The Meadows, and Scott Lishia specifically as director of racing, has been innovative these past couple of years in trying new things at the track. This ranges from attempts to reduce post-drag, a cross-breed Pick-4 from last year and tinkering with takeout rates, all of which should be commended.

But there appears to be two different issues with the way the Lucky7 is structured that could hinder its ability to thrive and be successful.

First, is the base wager amount of $1. The minimum base of $1 is far too high for the number of horse combinations needed to have a realistic chance to win seven races with fields of nine and sometimes maybe even 10 horses. Selecting just two horses in each of the seven legs would come out to a ticket cost of $128 for the $1 base amount.

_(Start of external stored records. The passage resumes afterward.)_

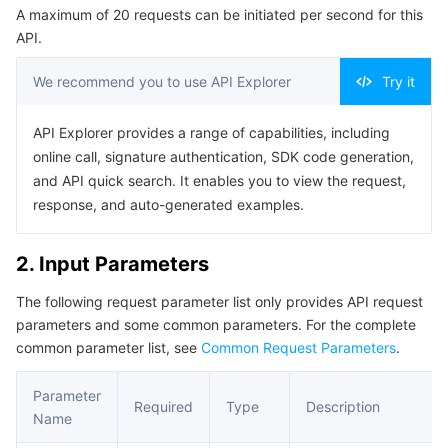
A maximum of 20 requests can be initiated per second for this
Serverless
Auto Scaling
Tencent Container Registry
Edge Zone
Tencent Cloud Elastic Microservice
Example1 Example 1
API.
5. Developer Resources
Essential Storage Service
Tencent Cloud Automation Tools
Tencent Kubernetes Engine Distributed Cloud Center
Cloud Dedicated Zone
API Gateway
Serverless Cloud Function
We recommend you to use API Explorer
Try it
SDK
Data Storage Service
Service Registry and Governance
Cloud Object Storage
Command Line Interface
API Explorer provides a range of capabilities, including
online call, signature authentication, SDK code generation,
6. Error Code
Relational Database
Cloud File Storage
Cloud Log Service
and API quick search. It enables you to view the request,
response, and auto-generated examples.
Relational database TDSQL
Cloud Block Storage
Cloud Infinite
TencentDB for MySQL
2. Input Parameters
NoSQL Database
Cloud HDFS
Smart Media Hosting
TencentDB for MariaDB
TDSQL-C for MySQL
The following request parameter list only provides API request
parameters and some common parameters. For the complete
Database SaaS Service
Data Accelerator Goose FileSystem
TencentDB for PostgreSQL
TDSQL for MySQL
Tencent Cloud Distributed Cache (Redis OSS-Compatible)
common parameter list, see
Common Request Parameters
.
Networking
TencentDB for SQL Server
TDSQL Boundless
TencentDB for MongoDB
Data Transfer Service
Parameter
Required
Type
Description
Name
Data Security
TencentDB for TcaplusDB
Database Expert Service
Virtual Private Cloud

From that example, a $128 ticket in itself wouldn’t necessarily be a major issue if the potential winning payoff were high enough. Especially with carryovers where unusually large pools are produced; wagers far in excess of that amount are common. But based on pool sizes from comparable tracks that have offered similar wagers through the years, I’d say it’s likely that early on the Lucky7 wager may not handle more than a couple of thousand dollars in new money each day.

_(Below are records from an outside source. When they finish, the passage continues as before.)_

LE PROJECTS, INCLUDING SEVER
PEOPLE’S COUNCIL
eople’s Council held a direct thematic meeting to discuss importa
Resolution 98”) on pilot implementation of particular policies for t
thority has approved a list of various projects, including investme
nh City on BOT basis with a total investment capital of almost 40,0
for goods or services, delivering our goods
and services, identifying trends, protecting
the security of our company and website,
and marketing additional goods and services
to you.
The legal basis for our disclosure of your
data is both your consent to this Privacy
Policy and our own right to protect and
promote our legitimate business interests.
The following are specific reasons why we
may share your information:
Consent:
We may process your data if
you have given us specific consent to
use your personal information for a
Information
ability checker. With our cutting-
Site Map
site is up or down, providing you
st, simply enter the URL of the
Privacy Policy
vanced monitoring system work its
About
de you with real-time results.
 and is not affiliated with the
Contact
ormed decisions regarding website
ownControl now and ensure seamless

The irony in having a base amount too high for this wager is that in most other wagers throughout harness racing, the base amount is too low.

Superfecta increments of just $0.10 have become the norm, and some tracks offer Pick-3’s in increments of $0.50. While there’s definitely a following who play wagers at those low denominations, the wagers are also prone to produce pitifully low payouts of $1.26 for dime Superfectas and $5.50 Pick 3’s. But if there ever was a wager that did require a low $0.10 or $0.20 base wager, it would be the Lucky7.

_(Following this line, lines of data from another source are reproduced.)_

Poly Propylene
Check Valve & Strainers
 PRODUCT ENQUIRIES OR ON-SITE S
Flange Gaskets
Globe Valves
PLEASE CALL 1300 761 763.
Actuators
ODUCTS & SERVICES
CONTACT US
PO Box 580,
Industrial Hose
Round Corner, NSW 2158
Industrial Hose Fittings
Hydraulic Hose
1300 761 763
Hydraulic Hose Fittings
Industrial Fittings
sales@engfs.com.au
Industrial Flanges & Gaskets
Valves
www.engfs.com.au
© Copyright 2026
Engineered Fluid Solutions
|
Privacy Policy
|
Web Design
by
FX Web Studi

A fair comparison to Lucky7 wager would be either the Pick-6 or the Pick-8 from The Meadowlands. Like the Lucky7, both of those Meadowlands’ wagers are thankfully of the non-jackpot variety. The key difference though is that The Meadowlands offers those wagers with a base increment amount of $0.20.

For multi-leg wagers that go six, seven or eight races deep, $0.20 is all you need to make the wagers hittable yet still bring with it the likelihood of multiple card carryovers. Just a few weeks ago The Meadowlands Pick-6 was hit after going a couple of cards un-hit to the tune of over $48,000. Even the wildly popular Pick-4 at The Meadowlands is offered for $0.50, half of the base amount needed for The Meadows wager which is nearly double in number of races.

The other flaw in the Lucky7 wager is that if there are no winners — which most days will be the case — there is no payout to anyone who had the greatest number of winners. Rather, 100 per cent of the pool will carry over to the next card.

With no consolation payout combined with small pools in the early going, where is the incentive for anyone to substantially wager into it? You’d be largely playing against yourself in an all-or-nothing, seven-for-seven, proposition.

Again, going back to The Meadowlands, there is a blueprint for what seems to be fairly successful. In The Meadowlands Pick-6 and Pick-8 — and even Pick-4 for that matter — if the wager isn’t hit, then 25 per cent of the money from that night is still returned back to the bettors, with 75 per cent carrying over. This way, you don’t have to win every single race — just more than anyone else — to still see a return on your investment.

Another bet that comes to mind that was a compromise of sorts between The Meadows and The Meadowlands wagers was what Scioto Downs did in 2022. There, they had a Pick-8 wager. It had a $1 base, just like The Meadows is proposing, but where it differed is that it had a 50 per cent consolation payout every card. So, while the carryover wouldn’t build as fast as it could with a smaller or no consolation at all, a 50 per cent return to the bettors is what helped fuel the wager card after card.

The other thing that Scioto did at the start of that wager was guarantee a payout of $25,000. A similar guarantee may be what is needed to drive bettors to attack the new Meadows’ Lucky7 wager.

If it’s not too late, I hope The Meadows sees this and retools the Lucky7. It has potential, but at minimum either needs to be adjusted to a lower base wager, or have a material portion of the pool paid out each day as a consolation.